Exercise prompt: Print verbatim every line starting at the one that contains "一样，山药肉馅粉碎搅打的步骤是靠了多功能粉碎机" and ending at the final line of the records; include both endpoints.

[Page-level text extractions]
______

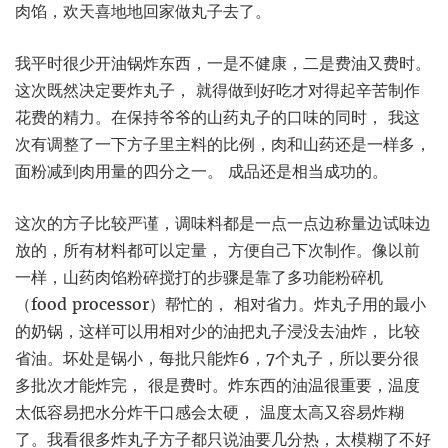
肉馅，欢天喜地地回家做丸子去了。
我平时很少开油锅炸东西，一是不健康，二是费油又费时。
这次既然决定要炸丸子， 就得做到好吃才对得起辛苦制作
花费的精力。在保持爷爷的山药丸子的口味的同时， 我这
次有调整了一下方子里主料的比例，肉和山药还是一样多，
面粉减到肉用量的四分之一。 成品还是相当成功的。
这次的方子比较严谨，调味料都是一点一点边称量边试味边
放的，所有材料都可以定量， 方便自己下次制作。像以前
一样，山药肉馅粉碎搅打的步骤是靠了多功能粉碎机
（food processor）帮忙的， 相对省力。炸丸子用的最小
的奶锅，这样可以用相对少的油把丸子浸没去油炸， 比较
省油。坏处是锅小，每批只能炸6，7个丸子，所以要分很
多批次才能炸完， 很是费时。炸东西的油温很重要，温度
太低容易把水分炸干口感会太硬， 温度太高又容易炸糊
了。我看很多炸丸子方子都只说油要几分热，太模糊了不好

______

Solution:
一样，山药肉馅粉碎搅打的步骤是靠了多功能粉碎机
（food processor）帮忙的， 相对省力。炸丸子用的最小
的奶锅，这样可以用相对少的油把丸子浸没去油炸， 比较
省油。坏处是锅小，每批只能炸6，7个丸子，所以要分很
多批次才能炸完， 很是费时。炸东西的油温很重要，温度
太低容易把水分炸干口感会太硬， 温度太高又容易炸糊
了。我看很多炸丸子方子都只说油要几分热，太模糊了不好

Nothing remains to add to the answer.